§ **Goal of the exercise**
Exactly as written, copy the lines that run from the start of the data below to the line containing "Работает от сжатого воздуха", both ends included.
(Supplied material)
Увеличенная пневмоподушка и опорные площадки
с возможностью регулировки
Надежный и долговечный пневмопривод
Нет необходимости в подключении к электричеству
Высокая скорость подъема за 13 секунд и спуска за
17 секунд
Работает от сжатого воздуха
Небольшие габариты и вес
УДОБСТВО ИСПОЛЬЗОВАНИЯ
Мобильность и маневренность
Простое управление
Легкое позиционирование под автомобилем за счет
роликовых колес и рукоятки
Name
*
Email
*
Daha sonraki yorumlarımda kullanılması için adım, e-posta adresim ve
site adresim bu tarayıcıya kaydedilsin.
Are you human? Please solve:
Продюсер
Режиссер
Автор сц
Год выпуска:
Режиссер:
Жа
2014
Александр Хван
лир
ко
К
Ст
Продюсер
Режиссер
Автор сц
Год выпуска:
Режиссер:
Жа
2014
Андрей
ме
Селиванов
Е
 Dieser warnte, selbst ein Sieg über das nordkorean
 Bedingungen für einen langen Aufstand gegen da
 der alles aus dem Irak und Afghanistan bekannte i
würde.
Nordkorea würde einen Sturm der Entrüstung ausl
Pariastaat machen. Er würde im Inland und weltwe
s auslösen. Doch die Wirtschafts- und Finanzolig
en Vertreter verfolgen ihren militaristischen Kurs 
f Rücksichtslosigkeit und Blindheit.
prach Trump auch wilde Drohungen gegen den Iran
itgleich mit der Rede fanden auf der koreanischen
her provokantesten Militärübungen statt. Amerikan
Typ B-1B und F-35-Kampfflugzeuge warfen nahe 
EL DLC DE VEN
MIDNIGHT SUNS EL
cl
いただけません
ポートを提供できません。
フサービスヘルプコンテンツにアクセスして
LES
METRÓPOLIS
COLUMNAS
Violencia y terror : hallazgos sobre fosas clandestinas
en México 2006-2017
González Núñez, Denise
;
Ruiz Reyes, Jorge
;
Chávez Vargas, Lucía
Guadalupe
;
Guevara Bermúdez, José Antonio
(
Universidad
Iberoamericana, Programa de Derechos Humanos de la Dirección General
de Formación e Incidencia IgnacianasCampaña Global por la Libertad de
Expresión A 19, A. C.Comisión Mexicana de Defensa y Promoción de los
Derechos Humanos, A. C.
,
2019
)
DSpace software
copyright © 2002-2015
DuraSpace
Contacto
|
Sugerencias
(End Supplied material)
§ **Answer space**
Увеличенная пневмоподушка и опорные площадки
с возможностью регулировки
Надежный и долговечный пневмопривод
Нет необходимости в подключении к электричеству
Высокая скорость подъема за 13 секунд и спуска за
17 секунд
Работает от сжатого воздуха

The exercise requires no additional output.